Other common themes that are emphasized throughout the RFC are the following: Proven, "good enough" solutions should be chosen (3.2, 3.7, 6.4) and that Standards should be as widespread as possible (3.2, 3.13, 3.14, 4.2, 5.3, 5.4, 6.5).

RFC 1958 as a whole is an excellent "ten-minute" treatment of the principles behind 30 years of the Internet's design and I strongly recommend it as part of the CS 255 reading list.

References
B. Carpenter, RFC 1958: "Architectural Principles of the Internet", 1996

Review: The Design Philosophy of the DARPA Internet Protocols

David D. Clark's paper entitled "The Design Philosophy of the DARPA Internet protocols" describe the goals and considerations that drove the design of the Internet protocols, in particular that of TCP/IP. The fundamental goal was to develop a technique to interconnect the different existing networks, ARPANET and the ARPA packet radio network. The primary goal was for the connection to survive in the face of failure. Other goals that were prioritised included flexibility of network services and interoperability between different varieties of networks. Also included as goals are the distributed management of resources and cost effectivity, although they were not as effectively met.

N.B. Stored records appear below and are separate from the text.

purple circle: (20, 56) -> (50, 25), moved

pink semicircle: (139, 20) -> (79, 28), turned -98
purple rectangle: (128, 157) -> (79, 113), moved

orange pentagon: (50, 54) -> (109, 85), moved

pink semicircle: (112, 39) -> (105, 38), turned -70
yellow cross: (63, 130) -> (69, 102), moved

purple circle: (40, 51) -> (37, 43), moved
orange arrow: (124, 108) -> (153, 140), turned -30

The paper then describes datagrams and TCP/IP with respect to the motivations that were previously mentioned. Datagrams are the "basic building blocks" upon which a variety of different service types can be built and assume a "minimum network service". However, datagrams do not implement more complex features like reliability and buffering. TCP/IP is a simplified version of the ARPANET protocol that implements some reliability features such as flow control, acknowledgement and retransmission, as well as packet fragmentation to support different data sizes.

Clark identifies a weaknesses in the Internet architecture where certain needs, such as accounting, resource management and separate network administration are not met. In particular, the datagram model means that each host must treat packets separately instead of being part of a defined sequence. A new building block called "flow" is proposed where a sequence of packets will be identified without assuming any particular type of service. Gateways will maintain the state of the flows that are passing through them although the type of service will still be enforced by the end points. At present we can see how this idea has been implemented in schemes such as firewalls and quality-of-service (QoS) applications installed in gateway machines.

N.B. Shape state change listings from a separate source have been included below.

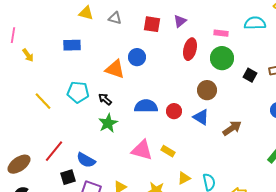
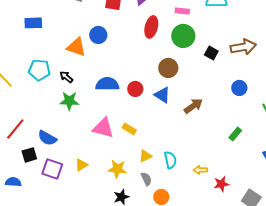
green star: (108, 123) -> (69, 101), turned 30

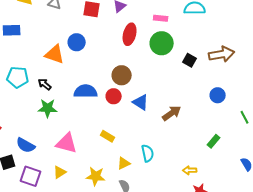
brown circle: (168, 68) -> (122, 75), moved
pink triangle: (103, 128) -> (67, 143), moved
cyan semicircle: (170, 160) -> (148, 153), moved
yellow arrow: (200, 170) -> (190, 170), moved

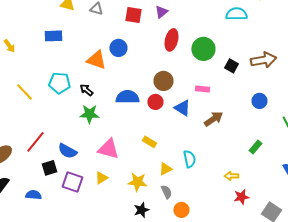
pink rectangle: (161, 18) -> (202, 89), moved

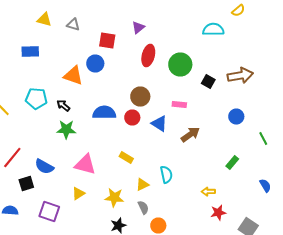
red square: (133, 15) -> (107, 40), moved
purple square: (72, 182) -> (49, 212), moved

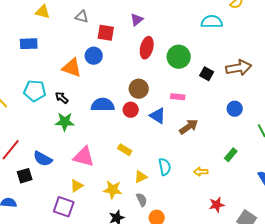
gray triangle: (73, 24) -> (82, 17), moved
yellow arrow: (208, 192) -> (201, 172), moved
purple square: (49, 212) -> (64, 207), moved

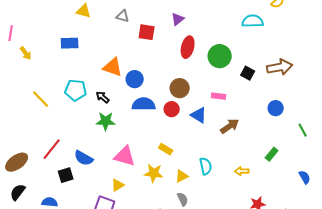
blue circle: (94, 56) -> (135, 79), moved
yellow star: (113, 190) -> (154, 173), moved

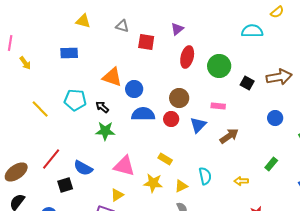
blue triangle: (199, 115) -> (198, 125), turned 42

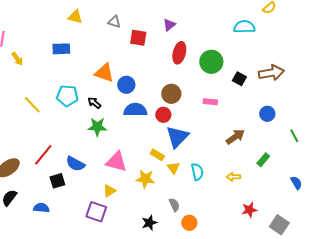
blue triangle: (198, 125) -> (177, 137), moved, size x1.4
brown arrow: (229, 136) -> (235, 137), moved
yellow triangle: (181, 186) -> (173, 168), moved, turned -40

This paper addresses some shortcomings of the Internet architecture by by slightly changing the original assumption of TCP that only end-points should care about the packets being transmitted through the network. Later papers will build upon the idea of involving gateways and other machines aside from the end-point in implementing communications protocols.

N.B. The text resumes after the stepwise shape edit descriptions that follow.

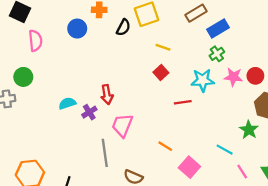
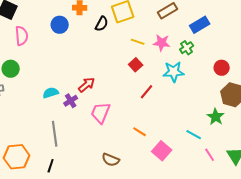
blue rectangle: (218, 29) -> (200, 25), moved
pink star: (233, 77) -> (162, 43), moved
red arrow: (107, 95) -> (87, 85), turned -120
red line: (183, 102) -> (147, 92), moved, turned -42
gray line: (105, 153) -> (55, 134), moved

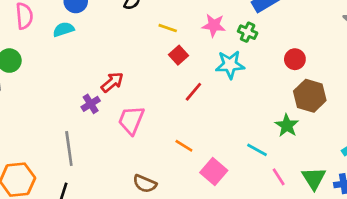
yellow line: (138, 42) -> (168, 28), moved
green cross: (187, 48) -> (248, 32), turned -32
cyan semicircle: (51, 93) -> (64, 29), moved

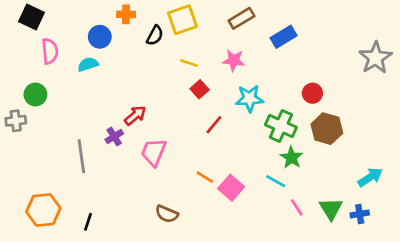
green cross: (248, 32) -> (281, 126), moved, size x1.6
green star: (287, 126) -> (291, 158), moved
gray line: (69, 149) -> (81, 156), moved
pink square: (214, 172) -> (231, 188), moved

This paper shows how the original design of the Internet conceived and the shortcomings that arise as the purpose of the Internet changed over time. Because of this I would recommend that this paper be included as part of the CS 255 reading list.

References
David D. Clark, "The Design Philosophy of the DARPA Internet Protocols", 1988

Review: A Protocol for Packet Network Intercommunication

In the paper entitled "A Protocol for Packet Network Intercommunication", Vinton G. Cerf and Robert E. Kahn propose a protocol to be used in interconnecting different packet-switched networks. The protocol is described in fair detail and anticipates certain inter-network communication issues such as establishing and terminating process communications, unreliable networks, flow control, and different data sizes. This protocol is the initial version of the TCP protocol that forms the backbone of the Internet and the modern-day implementation resembles it very closely.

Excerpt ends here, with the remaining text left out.